MemGPT: Where Prefix Caching Fails and Non-Prefix Caching Succeeds

Why the caching strategy you choose for memory-augmented LLM agents could make or break your GPU economics at enterprise scale

MemGPT's dynamic memory architecture structurally breaks prefix caching — the default optimization strategy for LLM inference. The result: prefix caching only achieves a ~43.9% hit rate on MemGPT workloads, leaving more than half your pre-computed prefill un-reused. Tensormesh's non-prefix caching solves this at the architecture level, achieving ~93.4% cache hit rate on the same workloads. For enterprises running memory-augmented agents at scale, this is the difference between profitable and unsustainable GPU economics.

‍

Your GPU Bills Are Higher Than They Should Be

If your team is deploying memory-augmented LLM agents in production — customer support bots with persistent context, AI research assistants, or long-running document analysis pipelines — there's a good chance you're significantly recomputing the same tokens over and over again.

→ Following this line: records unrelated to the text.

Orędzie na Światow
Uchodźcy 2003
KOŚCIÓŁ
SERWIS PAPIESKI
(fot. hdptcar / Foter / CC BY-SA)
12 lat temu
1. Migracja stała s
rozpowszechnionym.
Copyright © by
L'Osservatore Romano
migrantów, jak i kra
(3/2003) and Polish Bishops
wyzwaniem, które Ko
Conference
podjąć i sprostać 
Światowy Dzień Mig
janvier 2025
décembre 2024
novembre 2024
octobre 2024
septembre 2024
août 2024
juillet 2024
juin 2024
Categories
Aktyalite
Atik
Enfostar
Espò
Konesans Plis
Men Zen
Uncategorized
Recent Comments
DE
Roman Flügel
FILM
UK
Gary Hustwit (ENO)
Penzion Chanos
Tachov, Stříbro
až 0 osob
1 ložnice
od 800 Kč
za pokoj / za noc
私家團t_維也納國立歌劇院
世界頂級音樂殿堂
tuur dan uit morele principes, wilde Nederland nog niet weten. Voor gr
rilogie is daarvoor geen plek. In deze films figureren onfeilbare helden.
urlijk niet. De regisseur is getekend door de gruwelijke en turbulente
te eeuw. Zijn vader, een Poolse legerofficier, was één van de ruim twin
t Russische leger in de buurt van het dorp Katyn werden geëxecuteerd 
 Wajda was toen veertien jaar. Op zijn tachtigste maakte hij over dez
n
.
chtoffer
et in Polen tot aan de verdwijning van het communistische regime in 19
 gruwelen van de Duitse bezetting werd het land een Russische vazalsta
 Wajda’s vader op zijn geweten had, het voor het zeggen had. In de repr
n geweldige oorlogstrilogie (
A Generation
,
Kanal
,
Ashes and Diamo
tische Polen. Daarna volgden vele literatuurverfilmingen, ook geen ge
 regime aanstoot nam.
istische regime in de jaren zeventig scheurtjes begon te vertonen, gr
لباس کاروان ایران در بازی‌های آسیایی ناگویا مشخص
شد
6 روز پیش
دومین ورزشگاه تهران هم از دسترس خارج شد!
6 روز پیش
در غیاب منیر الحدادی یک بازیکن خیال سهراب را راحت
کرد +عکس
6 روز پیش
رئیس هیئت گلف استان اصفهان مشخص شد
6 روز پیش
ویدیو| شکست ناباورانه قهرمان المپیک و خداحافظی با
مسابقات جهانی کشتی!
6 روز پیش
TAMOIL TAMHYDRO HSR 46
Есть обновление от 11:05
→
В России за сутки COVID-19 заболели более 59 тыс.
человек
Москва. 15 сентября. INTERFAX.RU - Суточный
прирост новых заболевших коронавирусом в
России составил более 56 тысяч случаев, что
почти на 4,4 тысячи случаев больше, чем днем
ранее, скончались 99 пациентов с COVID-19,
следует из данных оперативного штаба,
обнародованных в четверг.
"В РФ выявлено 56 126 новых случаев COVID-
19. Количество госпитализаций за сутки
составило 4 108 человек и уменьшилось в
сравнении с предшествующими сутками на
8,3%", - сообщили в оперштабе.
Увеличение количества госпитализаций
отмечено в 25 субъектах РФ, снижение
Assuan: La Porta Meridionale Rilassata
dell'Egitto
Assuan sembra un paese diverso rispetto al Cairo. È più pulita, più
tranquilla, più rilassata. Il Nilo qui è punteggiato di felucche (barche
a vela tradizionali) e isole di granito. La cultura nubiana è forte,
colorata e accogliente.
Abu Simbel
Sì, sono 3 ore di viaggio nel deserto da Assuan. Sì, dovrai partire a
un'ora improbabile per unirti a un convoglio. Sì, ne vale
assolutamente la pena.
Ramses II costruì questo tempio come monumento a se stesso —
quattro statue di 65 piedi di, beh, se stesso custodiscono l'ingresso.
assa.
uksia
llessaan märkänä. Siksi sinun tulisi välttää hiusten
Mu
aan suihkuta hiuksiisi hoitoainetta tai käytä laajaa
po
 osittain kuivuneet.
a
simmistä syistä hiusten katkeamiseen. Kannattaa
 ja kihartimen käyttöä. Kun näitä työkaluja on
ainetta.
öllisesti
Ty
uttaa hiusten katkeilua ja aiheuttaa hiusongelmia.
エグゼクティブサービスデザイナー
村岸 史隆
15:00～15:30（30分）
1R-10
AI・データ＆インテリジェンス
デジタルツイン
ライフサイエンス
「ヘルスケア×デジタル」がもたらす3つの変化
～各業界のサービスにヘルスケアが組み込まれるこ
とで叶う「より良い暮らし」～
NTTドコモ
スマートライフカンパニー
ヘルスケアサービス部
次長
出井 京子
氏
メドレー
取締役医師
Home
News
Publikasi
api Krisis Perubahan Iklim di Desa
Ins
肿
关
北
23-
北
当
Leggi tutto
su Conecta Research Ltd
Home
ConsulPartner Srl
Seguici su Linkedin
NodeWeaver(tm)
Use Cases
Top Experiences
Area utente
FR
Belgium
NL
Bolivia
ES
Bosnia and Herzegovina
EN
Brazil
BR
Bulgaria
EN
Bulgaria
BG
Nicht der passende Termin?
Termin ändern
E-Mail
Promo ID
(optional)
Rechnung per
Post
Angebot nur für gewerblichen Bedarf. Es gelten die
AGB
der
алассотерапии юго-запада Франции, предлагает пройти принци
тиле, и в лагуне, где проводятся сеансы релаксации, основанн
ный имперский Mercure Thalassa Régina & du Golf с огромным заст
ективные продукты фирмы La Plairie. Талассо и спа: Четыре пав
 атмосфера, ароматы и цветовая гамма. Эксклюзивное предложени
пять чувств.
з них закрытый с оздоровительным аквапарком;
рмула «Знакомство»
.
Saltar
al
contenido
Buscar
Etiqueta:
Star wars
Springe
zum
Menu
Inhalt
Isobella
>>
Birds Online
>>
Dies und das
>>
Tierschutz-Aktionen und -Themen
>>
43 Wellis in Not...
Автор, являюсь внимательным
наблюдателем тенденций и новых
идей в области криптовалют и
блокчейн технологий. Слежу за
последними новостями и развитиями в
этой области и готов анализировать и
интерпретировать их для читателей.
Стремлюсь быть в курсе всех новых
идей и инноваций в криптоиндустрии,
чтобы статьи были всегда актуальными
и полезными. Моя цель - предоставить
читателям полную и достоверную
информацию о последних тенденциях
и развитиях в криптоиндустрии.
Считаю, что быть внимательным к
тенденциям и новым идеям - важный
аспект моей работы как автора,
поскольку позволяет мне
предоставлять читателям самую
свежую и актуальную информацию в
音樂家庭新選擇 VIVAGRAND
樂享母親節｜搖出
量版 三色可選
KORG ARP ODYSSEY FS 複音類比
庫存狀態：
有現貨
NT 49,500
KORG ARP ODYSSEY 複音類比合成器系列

The reason isn't your model choice or your infrastructure provider. It's your caching strategy.

Most AI infrastructure teams default to prefix caching for KV cache optimization. It's the standard approach, it works well for typical chat usage, and it's built into most serving frameworks. But for memory-augmented agents like MemGPT, or for RAG, prefix caching fails structurally — and the cost shows up directly in your GPU utilization metrics and your inference bill.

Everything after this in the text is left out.